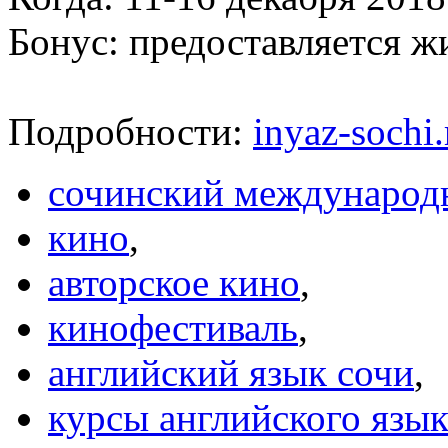
Бонус: предоставляется ж
Подробности:
inyaz-sochi
сочинский международ
кино
,
авторское кино
,
кинофестиваль
,
английский язык сочи
,
курсы английского язык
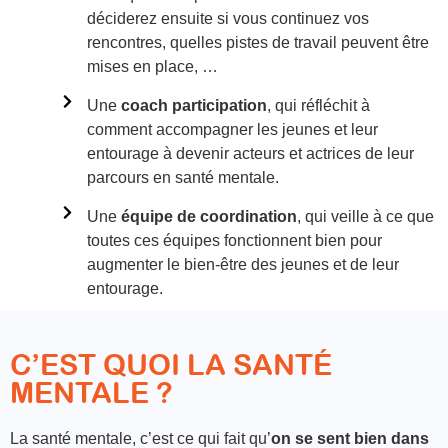
déciderez ensuite si vous continuez vos
rencontres, quelles pistes de travail peuvent être
mises en place, …
Une
coach participation
, qui réfléchit à
comment accompagner les jeunes et leur
entourage à devenir acteurs et actrices de leur
parcours en santé mentale.
Une
équipe de coordination
, qui veille à ce que
toutes ces équipes fonctionnent bien pour
augmenter le bien-être des jeunes et de leur
entourage.
C’EST QUOI LA SANTÉ
MENTALE ?
La santé mentale, c’est ce qui fait qu’
on se sent bien dans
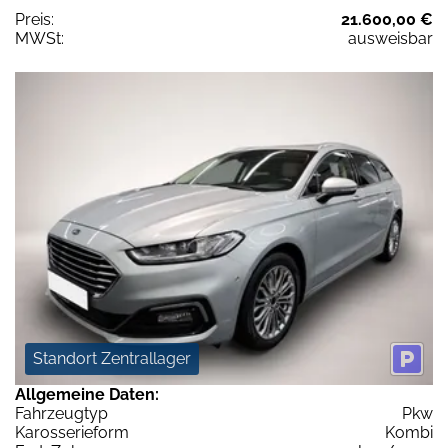
Preis:
21.600,00 €
MWSt:
ausweisbar
Standort Zentrallager
Allgemeine Daten:
Fahrzeugtyp
Pkw
Karosserieform
Kombi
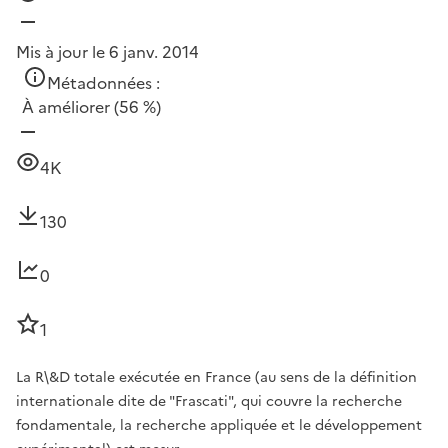
Mis à jour le 6 janv. 2014
Métadonnées :
À améliorer
(56 %)
4K
130
0
1
La R\&D totale exécutée en France (au sens de la définition
internationale dite de "Frascati", qui couvre la recherche
fondamentale, la recherche appliquée et le développement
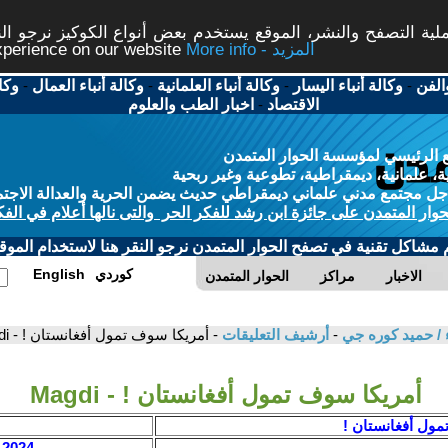
ة التصفح والنشر، الموقع يستخدم بعض أنواع الكوكيز نرجو النق
More info - المزيد
experience on our website
الفن
-
وكالة أنباء اليسار
-
وكالة أنباء العلمانية
-
وكالة أنباء العمال
-
وكا
الاقتصاد
-
اخبار الطب والعلوم
 الرئيسي لمؤسسة الحوار المتمدن
، علمانية، ديمقراطية، تطوعية وغير ربحية
ل مجتمع مدني علماني ديمقراطي حديث يضمن الحرية والعدالة الاجتم
حوار المتمدن على جائزة ابن رشد للفكر الحر والتى نالها أعلام في الفك
م مشاكل تقنية في تصفح الحوار المتمدن نرجو النقر هنا لاستخدام الموقع
كوردي
English
الاخبار
مراكز
الحوار المتمدن
 / حميد كوره جي
-
أرشيف التعليقات
- أمريكا سوف تمول أفغانستان ! - Magdi
أمريكا سوف تمول أفغانستان ! - Magdi
مول أفغانستان !
2024 / 9 / 7 - 13:01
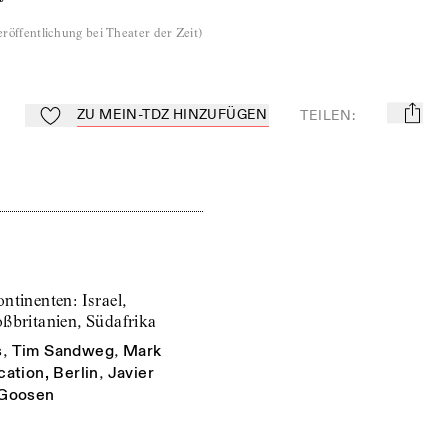
röffentlichung bei Theater der Zeit
)
ZU MEIN-TDZ HINZUFÜGEN
TEILEN
:
mail
Zu Mein-TdZ hinzufügen
ntinenten: Israel,
ßbritanien, Südafrika
s
,
Tim Sandweg
,
Mark
ation, Berlin
,
Javier
 Goosen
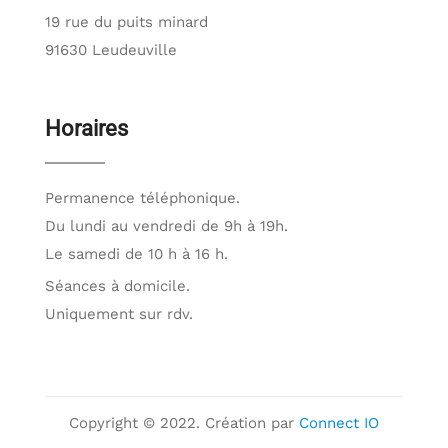
19 rue du puits minard
91630 Leudeuville
Horaires
Permanence téléphonique.
Du lundi au vendredi de 9h à 19h.
Le samedi de 10 h à 16 h.
Séances à domicile.
Uniquement sur rdv.
Copyright © 2022. Création par
Connect IO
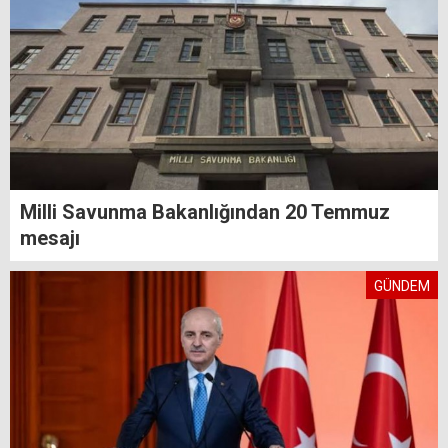
Milli Savunma Bakanlığından 20 Temmuz
mesajı
GÜNDEM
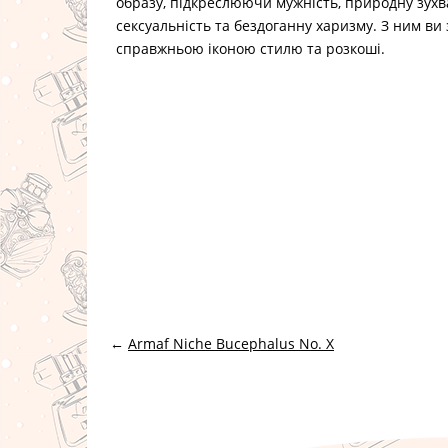
образу, підкреслюючи мужність, природну зухв
сексуальність та бездоганну харизму. З ним ви
справжньою іконою стилю та розкоші.
←
Armaf Niche Bucephalus No. X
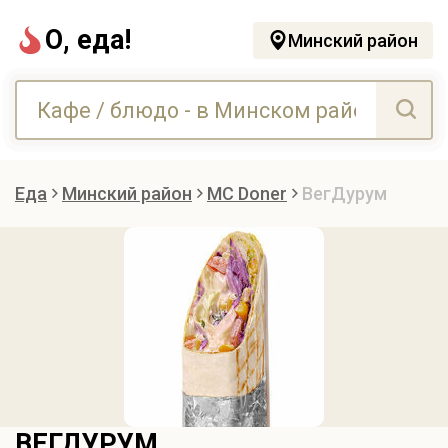
О, еда!
Минский район
Еда
Минский район
MC Doner
ВегДурум
ВЕГДУРУМ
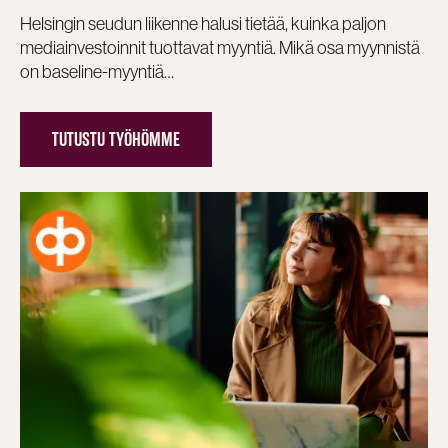
Helsingin seudun liikenne halusi tietää, kuinka paljon
mediainvestoinnit tuottavat myyntiä. Mikä osa myynnistä
on baseline-myyntiä…
TUTUSTU TYÖHÖMME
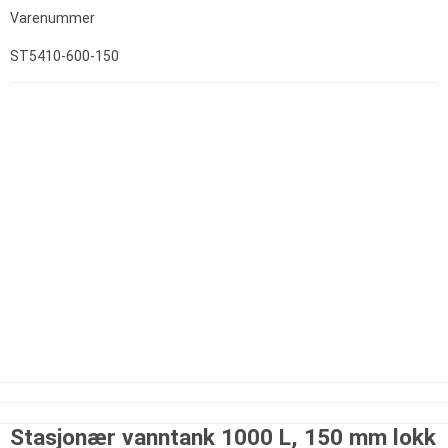
Varenummer
ST5410-600-150
Stasjonær vanntank 1000 L, 150 mm lokk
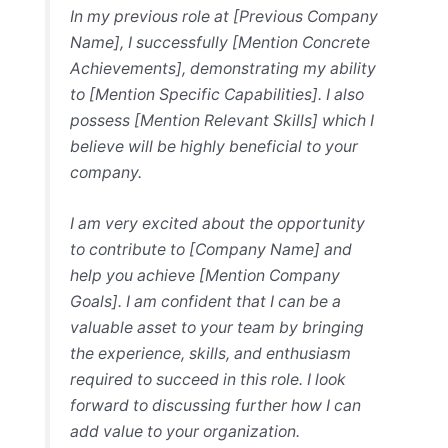
In my previous role at [Previous Company
Name], I successfully [Mention Concrete
Achievements], demonstrating my ability
to [Mention Specific Capabilities]. I also
possess [Mention Relevant Skills] which I
believe will be highly beneficial to your
company.
I am very excited about the opportunity
to contribute to [Company Name] and
help you achieve [Mention Company
Goals]. I am confident that I can be a
valuable asset to your team by bringing
the experience, skills, and enthusiasm
required to succeed in this role. I look
forward to discussing further how I can
add value to your organization.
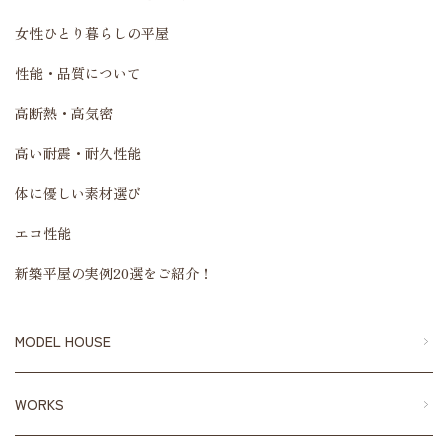
女性ひとり暮らしの平屋
性能・品質について
高断熱・高気密
高い耐震・耐久性能
体に優しい素材選び
エコ性能
新築平屋の実例20選をご紹介！
MODEL HOUSE
WORKS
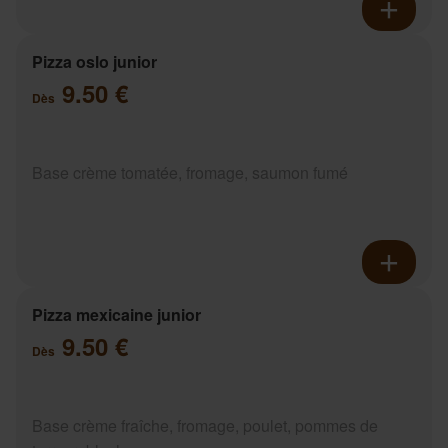
Pizza oslo junior
9.50 €
Dès
Base crème tomatée, fromage, saumon fumé
Pizza mexicaine junior
9.50 €
Dès
Base crème fraîche, fromage, poulet, pommes de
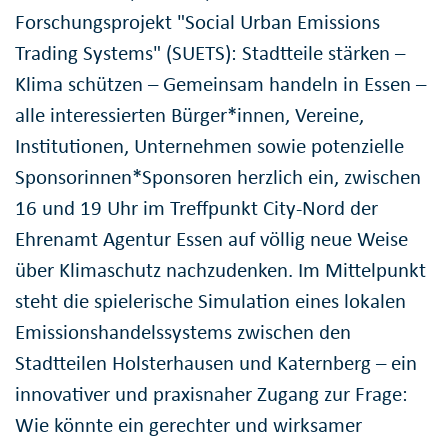
Forschungsprojekt "Social Urban Emissions
Trading Systems" (SUETS): Stadtteile stärken –
Klima schützen – Gemeinsam handeln in Essen –
alle interessierten Bürger*innen, Vereine,
Institutionen, Unternehmen sowie potenzielle
Sponsorinnen*Sponsoren herzlich ein, zwischen
16 und 19 Uhr im Treffpunkt City-Nord der
Ehrenamt Agentur Essen auf völlig neue Weise
über Klimaschutz nachzudenken. Im Mittelpunkt
steht die spielerische Simulation eines lokalen
Emissionshandelssystems zwischen den
Stadtteilen Holsterhausen und Katernberg – ein
innovativer und praxisnaher Zugang zur Frage:
Wie könnte ein gerechter und wirksamer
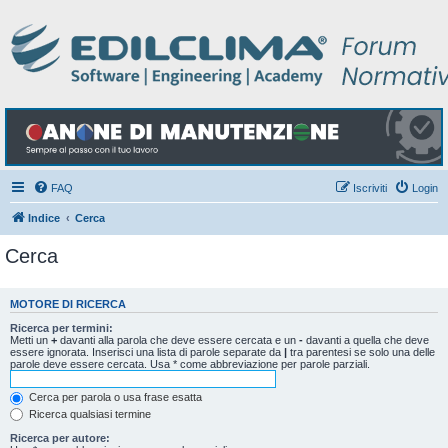
FAQ
Iscriviti
Login
Indice
Cerca
Cerca
MOTORE DI RICERCA
Ricerca per termini:
Metti un
+
davanti alla parola che deve essere cercata e un
-
davanti a quella che deve
essere ignorata. Inserisci una lista di parole separate da
|
tra parentesi se solo una delle
parole deve essere cercata. Usa * come abbreviazione per parole parziali.
Cerca per parola o usa frase esatta
Ricerca qualsiasi termine
Ricerca per autore:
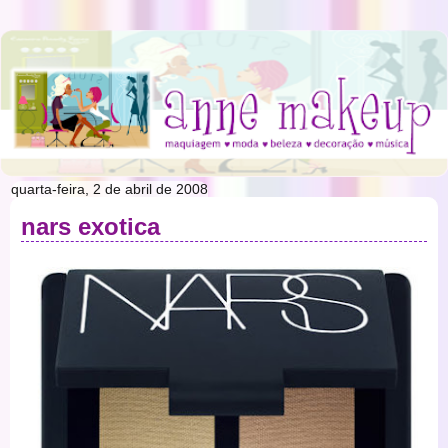
quarta-feira, 2 de abril de 2008
nars exotica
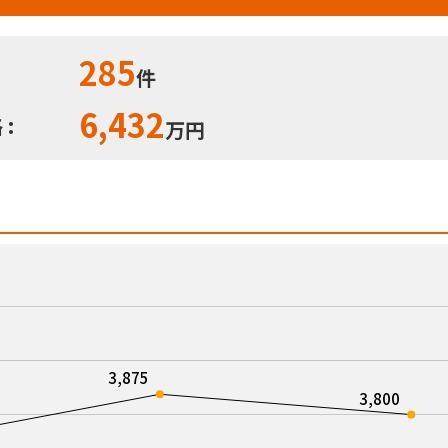
285
件
6,432
:
万円
3,875
3,800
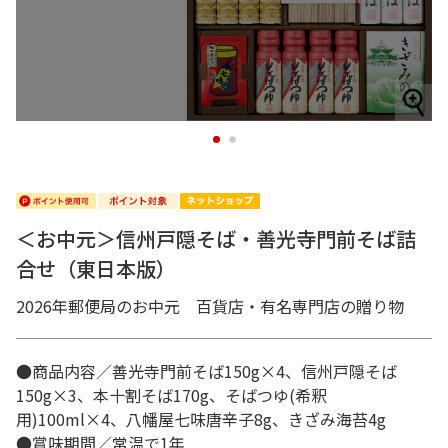
1
2
＜お中元＞信州戸隠そば・善光寺門前そば詰
合せ（東日本版）
2026年郵便局のお中元 百貨店・有名専門店の贈り物
●商品内容／善光寺門前そば150g×4、信州戸隠そば
150g×3、本十割そば170g、そばつゆ(希釈
用)100ml×4、八幡屋七味唐辛子8g、きざみ海苔4g
●賞味期間／常温で1年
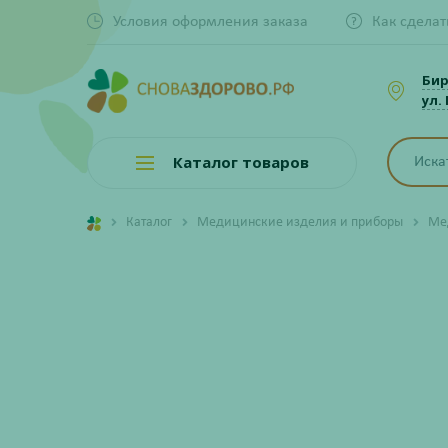
Условия оформления заказа
Как сделат
Би
ул.
Каталог товаров
Каталог
Медицинские изделия и приборы
Ме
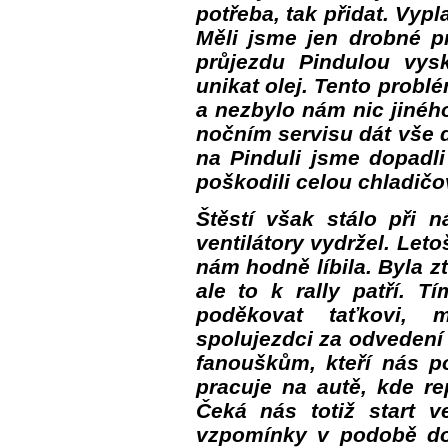
potřeba, tak přidat. Vyp
Měli jsme jen drobné p
průjezdu Pindulou vys
unikat olej. Tento probl
a nezbylo nám nic jiného,
nočním servisu dát vše 
na Pinduli jsme dopadli
poškodili celou chladičo
Štěstí však stálo při n
ventilátory vydržel. Let
nám hodně líbila. Byla z
ale to k rally patří. T
poděkovat taťkovi, 
spolujezdci za odvedení 
fanouškům, kteří nás po
pracuje na autě, kde re
Čeká nás totiž start 
vzpomínky v podobě do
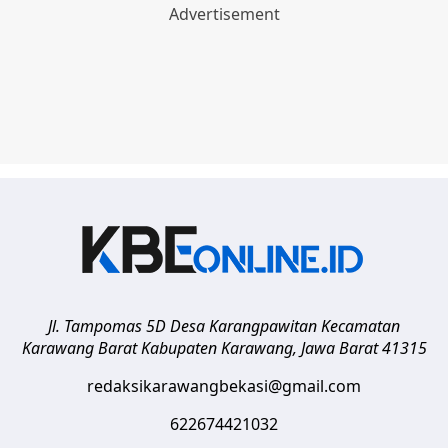
Jl. Tampomas 5D Desa Karangpawitan Kecamatan
Karawang Barat
Kabupaten Karawang
,
Jawa Barat
41315
redaksikarawangbekasi@gmail.com
622674421032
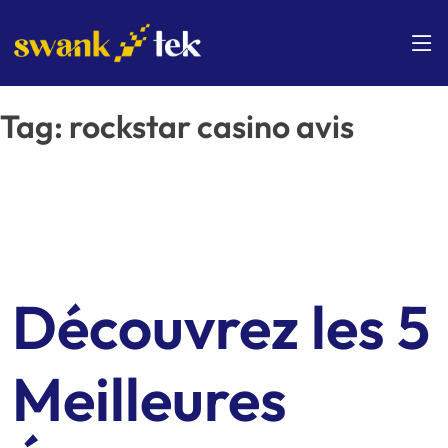
Skip
to
content
Tag:
rockstar casino avis
Découvrez les 5
Meilleures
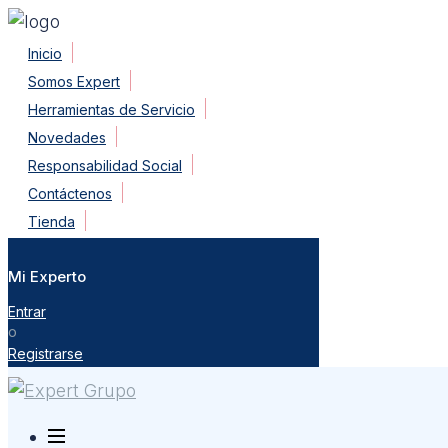
Skip
Inicio
to
Somos Expert
content
Herramientas de Servicio
Novedades
Responsabilidad Social
Contáctenos
Tienda
Mi Experto
Entrar
o
Registrarse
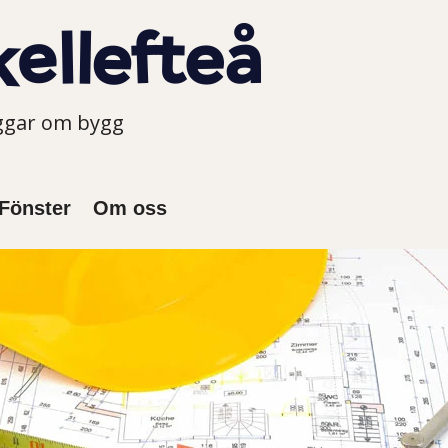
oggar om bygg
Fönster
Om oss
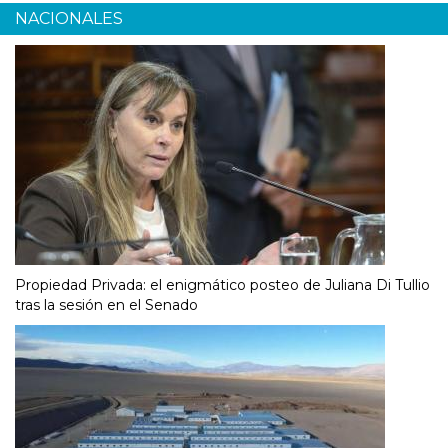
NACIONALES
Propiedad Privada: el enigmático posteo de Juliana Di Tullio
tras la sesión en el Senado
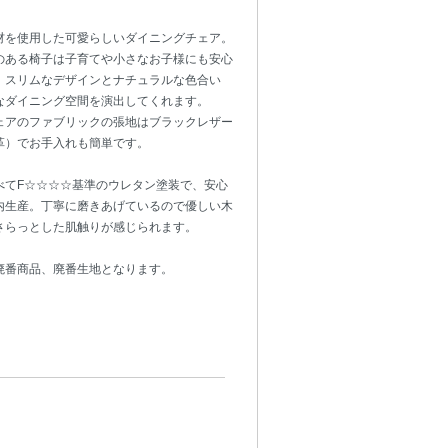
材を使用した可愛らしいダイニングチェア。
のある椅子は子育てや小さなお子様にも安心
。スリムなデザインとナチュラルな色合い
なダイニング空間を演出してくれます。
ェアのファブリックの張地はブラックレザー
革）でお手入れも簡単です。
べてF☆☆☆☆基準のウレタン塗装で、安心
内生産。丁寧に磨きあげているので優しい木
さらっとした肌触りが感じられます。
廃番商品、廃番生地となります。
れ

◆ Work instructions
Verbatim transcription needed, from the opening line of the entries above through the line containing "toutes ces équipes fonctionnent bien pour"; pictures do not belong in it.

◆ Output of the exercise
Бонус: предоставляется ж
Подробности:
inyaz-sochi
сочинский международ
кино
,
авторское кино
,
кинофестиваль
,
английский язык сочи
,
курсы английского язык
déciderez ensuite si vous continuez vos
rencontres, quelles pistes de travail peuvent être
mises en place, …
Une
coach participation
, qui réfléchit à
comment accompagner les jeunes et leur
entourage à devenir acteurs et actrices de leur
parcours en santé mentale.
Une
équipe de coordination
, qui veille à ce que
toutes ces équipes fonctionnent bien pour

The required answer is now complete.